I have been working remotely for over five years now. Not from a hip coworking space in Lisbon with oat milk lattes. From my apartment in Montevideo, sometimes in pajamas, sometimes with mate at 10 AM because that is what everyone else does here.

Nobody tells you the actual downsides. They sell you the Instagram version — work from anywhere, travel while you code, freedom! What they do not mention is that freedom without structure is just anxiety with a laptop.

Person working remotely at desk
The only person in the room. Also the boss, the IT guy, and the cafeteria staff.

The Problem I Refused to Admit

For the first two years I had no routine. None. I would wake up when I woke up, open Slack, check emails in bed, and then drift into work without noticing. Lunch was whatever. The end of the workday was whenever I stopped looking at the screen, which was usually way past reasonable.

I told myself I was being flexible. In reality I was just undisciplined and calling it freedom ( like calling a mess "organized chaos" to feel better about it ).

The signs were obvious in hindsight:

Coffee on desk
Third coffee. Not a flex, just survival.

The Routine That Finally Worked

It took me way too long to realize that remote work needs more structure than office work, not less. In an office, the environment does half the work for you — you arrive, you have a desk, people leave, you leave. At home, you are the environment.

Here is what I do now. Nothing revolutionary, just things I had to learn the hard way:

1. Start at the same time every day

I pick 8:30 AM and I stick to it. Even on slow days. Even when there is nothing urgent. The point is not productivity — it is giving my brain a signal that work has started.

2. Have a dedicated workspace

Not the couch. Not the kitchen table. A desk with a chair that does not destroy my back. In my apartment in Montevideo I use the second bedroom as an office. Door closes, work happens. Door opens, work is done. The physical boundary matters more than I expected.

Home office setup
Two monitors, one plant I keep forgetting to water. The full remote experience.

3. Stop treating Slack like a pulse

I disabled notifications. All of them. I check Slack at specific times: 8:30, 11:00, 14:00, 16:00. If something is actually on fire, someone will call me. Nobody has called me in two years because nothing is ever that urgent.

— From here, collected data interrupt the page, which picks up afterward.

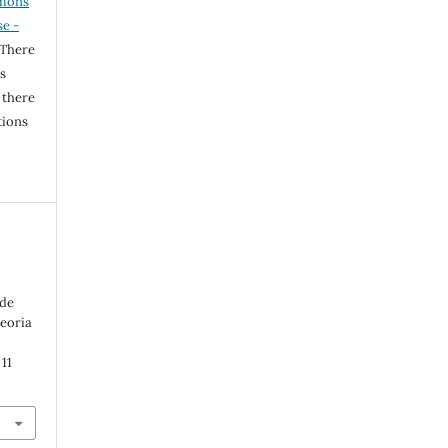
mons
se -
 There
s
 there
tions
 de
teoria
 11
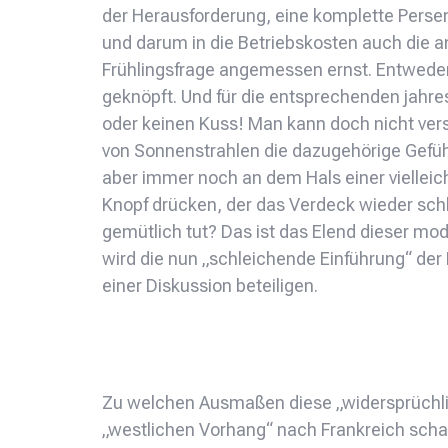
der Herausforderung, eine komplette Persen
und darum in die Betriebskosten auch die 
Frühlingsfrage angemessen ernst. Entweder e
geknöpft. Und für die entsprechenden jahres
oder keinen Kuss! Man kann doch nicht vers
von Sonnenstrahlen die dazugehörige Gefüh
aber immer noch an dem Hals einer vielleic
Knopf drücken, der das Verdeck wieder schl
gemütlich tut? Das ist das Elend dieser mod
wird die nun „schleichende Einführung“ der
einer Diskussion beteiligen.
Zu welchen Ausmaßen diese „widersprüchlic
„westlichen Vorhang“ nach Frankreich schau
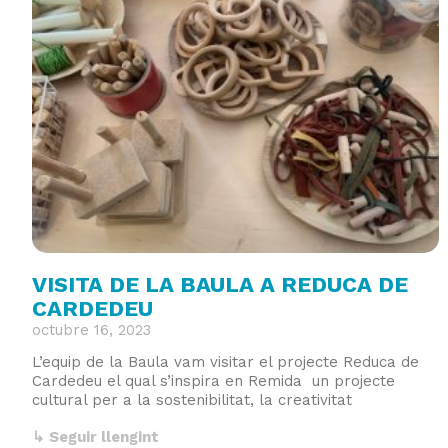
VISITA DE LA BAULA A REDUCA DE
CARDEDEU
octubre 16, 2023
L’equip de la Baula vam visitar el projecte Reduca de
Cardedeu el qual s’inspira en Remida un projecte
cultural per a la sostenibilitat, la creativitat
↳ Seguir llengint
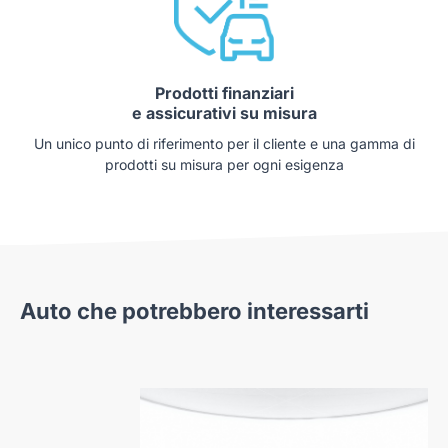
Prodotti finanziari
e assicurativi su misura
Un unico punto di riferimento per il cliente e una gamma di
prodotti su misura per ogni esigenza
Auto che potrebbero interessarti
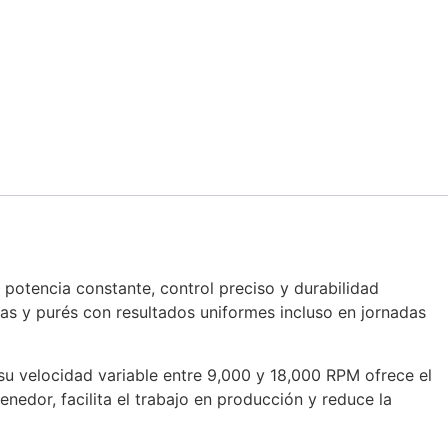
potencia constante, control preciso y durabilidad
as y purés con resultados uniformes incluso en jornadas
 su velocidad variable entre 9,000 y 18,000 RPM ofrece el
nedor, facilita el trabajo en producción y reduce la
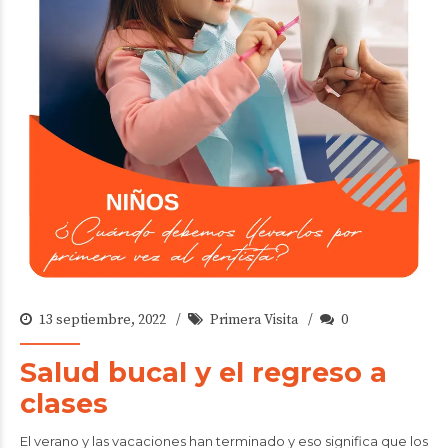
13 septiembre, 2022
Primera Visita
0
Salud bucal y el regreso a
clases
El verano y las vacaciones han terminado y eso significa que los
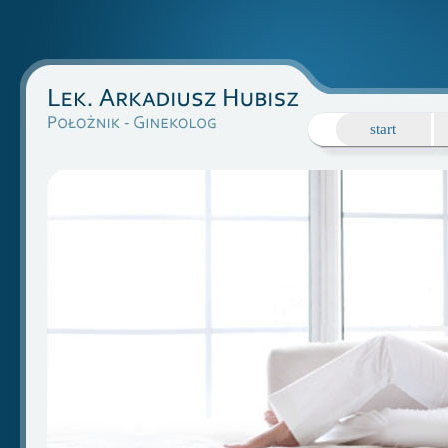
start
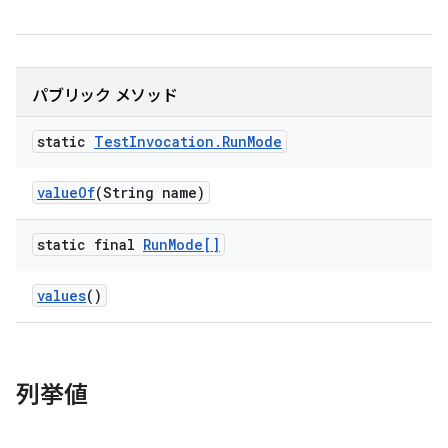
パブリック メソッド
static
Test
Invocation
.
Run
Mode
value
Of
(String name)
static final
Run
Mode[]
values
()
列挙値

4. Take a real lunch break

This was the hardest one. I used to eat at my desk while scrolling emails. Now I physically leave the room, make food, eat at the table like a human being. Sometimes I walk to the feria on Tuesdays and Fridays ( the street market in Pocitos ) to get fresh vegetables. It is ten minutes there and back and it resets my brain completely.

5. Have a hard stop

I stop at 6 PM. Not 6:15, not "just let me finish this thing." Six. The laptop gets closed and I do not reopen it. If I am in the middle of something, I write a note about where I left off and I pick it up the next morning. Nothing has ever suffered from waiting twelve hours.

Clock and time management

6. Move your body

I walk the rambla every evening. Not for exercise, not for step counts, just to get out of the apartment. Montevideo is good for this — the rambla runs along the coast for kilometers and you can walk without thinking about traffic. Thirty minutes minimum. It is the single thing that keeps me from going insane on heavy weeks.

What Changed

I am not more productive than before. That was never the problem. The problem was that I was productive at the cost of everything else — sleep, sanity, the ability to have a conversation that was not about a sprint deadline.

The routine does not make me a better developer. It makes me a person who can still enjoy living in Uruguay instead of just working from Uruguay. There is a difference ( and I was ignoring it for years ).

Person walking dog on beach with city skyline.